Hungarian-American geostrategist (born 1949)

George Friedman (born February 1, 1949) is a Hungarian-born American futurologist, political scientist, and writer. He is a geopolitical author on international relations. He is the founder and chairman of Geopolitical Futures. Prior to founding Geopolitical Futures, he was chairman of the publishing company Stratfor. He is best known for his 1991 book The Coming War With Japan, co-authored with his wife Meredith LeBard, which predicted a military conflict between the United States and Japan around 2020.

==Early life and education==
Friedman was born in Budapest, Hungary, in 1949. His family immigrated to the United States. Friedman describes his family's story as "a very classic story of refugees making a new life in America." He grew up in New York City.
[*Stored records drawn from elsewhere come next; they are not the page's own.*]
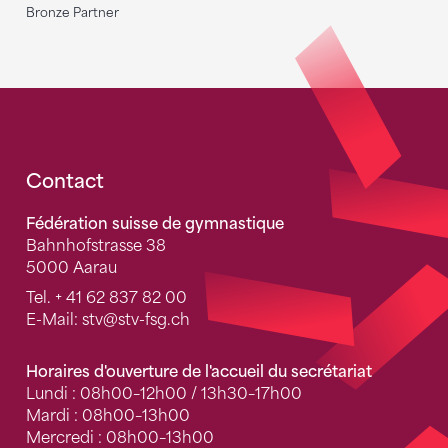
Bronze Partner
Fusszeile
Contact
Fédération suisse de gymnastique
Bahnhofstrasse 38
5000 Aarau
Tel.
+ 41 62 837 82 00
E-Mail:
stv
@stv-fsg.ch
Horaires d'ouverture de l'accueil du secrétariat
Lundi : 08h00–12h00 / 13h30–17h00
Mardi : 08h00–13h00
Mercredi : 08h00–13h00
Friedman received a B.A. at the City College of New York, where he majored in political science, and a Ph.D. in government at Cornell University.

==Career==
After the collapse of the Soviet Union, Friedman studied the potential for a Japan-U.S. conflict and co-authored with his wife The Coming War with Japan in 1991. The war he predicted did not occur.

Friedman spent nearly 20 years in academia, during which time he taught political science at Dickinson College.
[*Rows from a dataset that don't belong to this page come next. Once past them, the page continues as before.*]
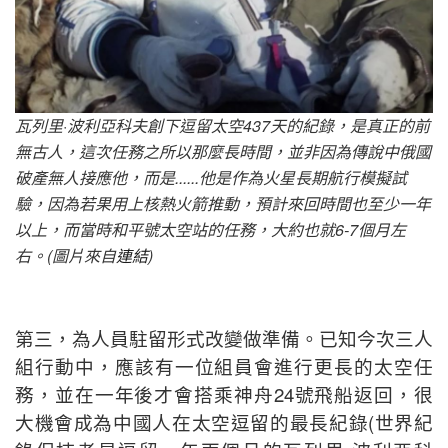
瓦列里·波利亞科夫創下逗留太空437天的紀錄，是真正的前
無古人，這次任務之所以那麼長時間，並非因為傳說中俄國
破產無人接應他，而是......他是作為火星長期航行模擬試
驗，因為若果用上核熱火箭推動，預計來回時間也至少一年
以上，而當時和平號太空站的任務，大約也就6-7個月左
右。(圖片來自
連結
)
第三，為人員駐留形式改變做準備。已知今次三人
組行動中，應該有一位組員會進行更長的太空任
務，並在一年後才會搭乘神舟24號飛船返回，很
大機會成為中國人在太空逗留的最長紀錄(世界紀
In 1996, Friedman founded Stratfor, a private intelligence and forecasting company, and served as the company's CEO and Chief Intelligence Officer. Stratfor's head office is in Austin, Texas. He resigned from Stratfor in May 2015. That year, he founded Geopolitical Futures.

Friedman's reputation as a forecaster of geopolitical events led The New York Times magazine to comment, in a profile, "There is a temptation, when you are around George Friedman, to treat him like a Magic 8 Ball".

===Decade Forecasts at Stratfor===
During his tenure at Stratfor, George Friedman oversaw the publication of the company's recurring Decade Forecasts, which aimed to predict long-term global trends based on structural factors such as geography, demography, and national interest.

1995–2005:
The first forecast emphasized the continued supremacy of the United States in a unipolar world and projected a fragmented international system marked by tension and economic growth. Stratfor saw no credible rivals to U.S. power, predicting Japan would reemerge militarily and that Germany would be unable to lead European monetary integration. Neither of these occurred: Japan remained pacifist, and the euro was successfully launched. The report also failed to anticipate the rise of Islamist terrorism or the impact of 9/11, a major blind spot for a forecast released just a few years earlier.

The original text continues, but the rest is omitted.